## Problem requirements
Every line of the material below needs to be copied exactly; omit the pictures.

·····

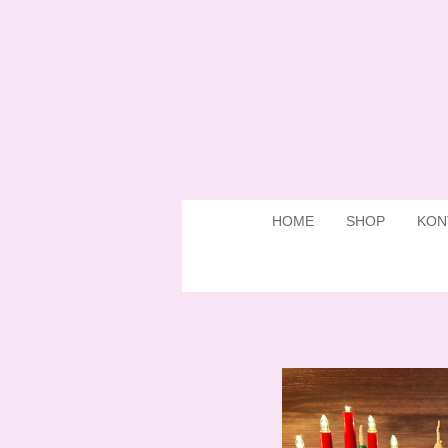
Zum
Hauptinhalt
springen
HOME
SHOP
KON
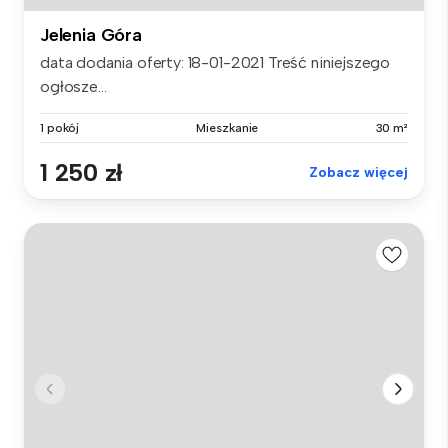
Jelenia Góra
data dodania oferty: 18-01-2021 Treść niniejszego
ogłosze...
1 pokój
Mieszkanie
30 m²
1 250 zł
Zobacz więcej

·····

## Output of the task
Zum
Hauptinhalt
springen
HOME
SHOP
KON
Jelenia Góra
data dodania oferty: 18-01-2021 Treść niniejszego
ogłosze...
1 pokój
Mieszkanie
30 m²
1 250 zł
Zobacz więcej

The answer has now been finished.